Fadwa MACECE

I had the pleasure this week to speak at a panel organized by the Moroccan American Commission for Educational and Cultural Exchange (MACECE) for graduating MBA students from the Fox School of Business at Temple University in Philadelphia. Besides the honor of being part of high-profile panelists from large impact organizations (the Millennium Challenge Corporation, Stevens’ Initiative of the Aspen Institute; Women’s Artisans of Morocco Network), I took pleasure in sharing and discussing around development, education and impact. Here are the key take-aways:

  • Bold local initiatives by global investors: In achieving its march towards inclusive education for all, the Moroccan Ministry of Education benefits today from a 2.5 million USD grant by the Millenium Challenge Corporation targeted towards vocational training and capacity building programs to bridge the university-market gap across the country. Several hundreds of young Moroccans have been part of this high scale initiative which is running for the next two years. In a similar vein, another initiative, launched by the Aspen Institute, Stevens’ Initiative, and the Bezos Foundation, focuses on deploying a platform for on-line exchange program for public university students in Marrakech and Casablanca regions. Heavily based on the latest technological advances, this experience, although uncommon to both students and the educational body at large, remains an interesting and quite intriguing one.
  • New patterns for education of the future: The fourth industrial revolution is increasingly calling for revisiting business models across industries. Education is no exception. In a highly unsustainable world marked by stark and even more widening inequalities, novel educational models can and should be used to lift underprivileged economies up the ladder of development. A possible pathway for such a lift-up is the “leapfrogging” model from the grassroots up through social strata. In such models, technology plays a pivotal role in interconnecting excluded areas with top-notch educational programs across the globe.

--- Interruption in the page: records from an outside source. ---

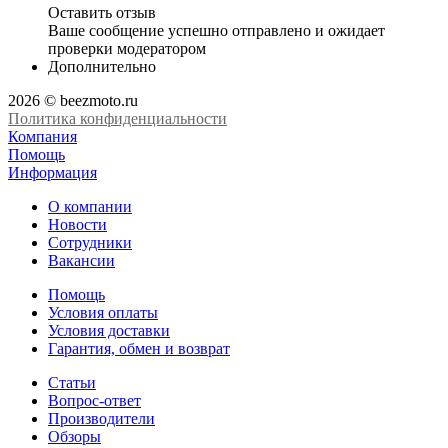
Оставить отзыв
Ваше сообщение успешно отправлено и ожидает
проверки модератором
Дополнительно
2026 © beezmoto.ru
Политика конфиденциальности
Компания
Помощь
Информация
О компании
Новости
Сотрудники
Вакансии
Помощь
Условия оплаты
Условия доставки
Гарантия, обмен и возврат
Статьи
Вопрос-ответ
Производители
Обзоры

Learners pick and select their curricula according to their own, quick-win needs, to integrate an increasingly conscious job market of these new channels. Model fine-tuning is still required for African and some MENA region countries.

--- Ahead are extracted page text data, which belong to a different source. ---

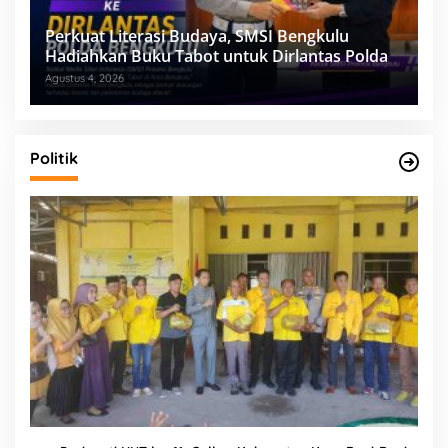
Perkuat Literasi Budaya, SMSI Bengkulu
Hadiahkan Buku Tabot untuk Dirlantas Polda
Agustus 4, 2026
Politik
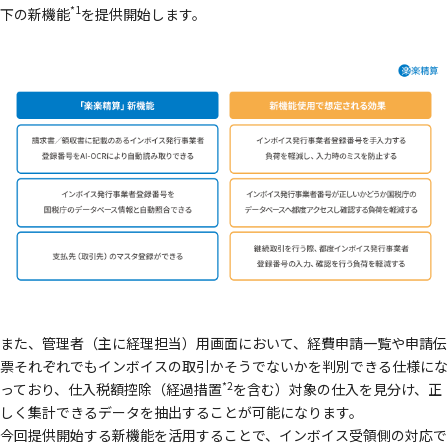
*1
下の新機能
を提供開始します。
また、管理者（主に経理担当）用画面において、経費申請一覧や申請伝
票それぞれでもインボイスの取引かそうでないかを判別できる仕様にな
*2
っており、仕入税額控除（経過措置
を含む）対象の仕入を見分け、正
しく集計できるデータを抽出することが可能になります。
今回提供開始する新機能を活用することで、インボイス受領側の対応で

  • Stronger women, stronger societies: Female entrepreneurship is taking crisper shape in the Moroccan handicraft sector, with bottom-up initiatives organizing the industry in a self-emergent pattern. This association in Marrakech headed by a female artisan and employing a large number of women from the region voices some of the unspoken concerns/needs of handicraft female entrepreneurs: the right to express herself at both national and international instances, the right to generate income and to be independent, the right to exist as an essential and unequivocal pillar of society, not just as a spouse or a mother, but also as an agent of economic development.